Unveiling the Core of Materials Properties via SISSO and Sensitivity Analysis

TL;DR

This paper enhances the interpretability of SISSO symbolic regression in materials science by introducing a sensitivity analysis that clarifies gene contributions and reveals key physical parameters influencing perovskite lattice constants.

Contribution

It introduces a derivative-based sensitivity analysis to resolve non-uniqueness in SISSO models, improving physical interpretability and insight into materials properties.

Findings

Identifies valence orbital radii, nuclear charges, and their products as key factors for perovskite lattice constants.
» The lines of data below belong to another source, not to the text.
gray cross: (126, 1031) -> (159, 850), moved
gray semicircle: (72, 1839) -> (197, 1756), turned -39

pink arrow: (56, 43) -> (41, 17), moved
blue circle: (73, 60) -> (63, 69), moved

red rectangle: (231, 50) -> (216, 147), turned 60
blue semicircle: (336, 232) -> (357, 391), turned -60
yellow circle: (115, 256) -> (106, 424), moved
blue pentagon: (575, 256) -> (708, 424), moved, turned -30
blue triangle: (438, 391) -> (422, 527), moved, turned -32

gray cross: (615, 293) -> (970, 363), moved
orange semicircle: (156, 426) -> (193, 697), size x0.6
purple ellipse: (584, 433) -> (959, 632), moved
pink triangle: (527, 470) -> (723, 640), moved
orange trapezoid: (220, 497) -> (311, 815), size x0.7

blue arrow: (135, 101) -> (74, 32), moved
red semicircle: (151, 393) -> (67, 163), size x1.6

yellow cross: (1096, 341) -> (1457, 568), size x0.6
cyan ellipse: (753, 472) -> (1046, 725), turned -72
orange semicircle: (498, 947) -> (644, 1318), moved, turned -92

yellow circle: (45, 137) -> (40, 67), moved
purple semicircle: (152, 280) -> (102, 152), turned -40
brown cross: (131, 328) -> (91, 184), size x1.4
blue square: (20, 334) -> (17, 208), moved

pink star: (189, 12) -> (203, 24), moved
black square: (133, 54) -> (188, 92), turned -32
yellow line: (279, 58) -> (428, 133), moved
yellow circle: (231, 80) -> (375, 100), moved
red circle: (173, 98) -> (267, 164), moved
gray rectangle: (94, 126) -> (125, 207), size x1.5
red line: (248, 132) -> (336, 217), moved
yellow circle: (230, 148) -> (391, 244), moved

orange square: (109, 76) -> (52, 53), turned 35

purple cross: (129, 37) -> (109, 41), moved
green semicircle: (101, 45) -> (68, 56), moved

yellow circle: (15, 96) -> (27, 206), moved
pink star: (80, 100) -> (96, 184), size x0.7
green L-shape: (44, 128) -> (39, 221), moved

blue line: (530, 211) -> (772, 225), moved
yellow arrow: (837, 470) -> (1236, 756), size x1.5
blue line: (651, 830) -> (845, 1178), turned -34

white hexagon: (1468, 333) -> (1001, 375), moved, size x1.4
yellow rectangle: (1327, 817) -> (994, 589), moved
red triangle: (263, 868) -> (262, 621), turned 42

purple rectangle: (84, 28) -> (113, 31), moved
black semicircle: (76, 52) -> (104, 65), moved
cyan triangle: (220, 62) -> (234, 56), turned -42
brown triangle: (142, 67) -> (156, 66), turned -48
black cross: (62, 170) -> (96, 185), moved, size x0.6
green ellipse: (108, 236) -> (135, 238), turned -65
Demonstrates how different gene combinations encode equivalent physical information.

Enhances interpretability of SISSO models through sensitivity analysis.

Abstract

Interpretable AI can reveal physical principles governing intricate materials properties by uncovering explicit relationships between physical parameters and target properties. The sure-independence screening and sparsifying operator (SISSO) symbolic-regression approach identifies analytical expressions that correlate a target property with a small set of parameters, termed materials genes, selected from a large pool of candidates. However, multiple gene combinations can yield equally accurate SISSO models, with individual genes contributing with different weights. Here, we establish a derivative-based sensitivity analysis that resolves the non-uniqueness of symbolic-regression descriptions, enhances interpretability, thereby enabling deeper physical insight. This analysis reveals how distinct gene combinations encode equivalent information and identifies valence orbital radii, nuclear charges, and their products as the key quantities governing the equilibrium lattice constant of perovskites.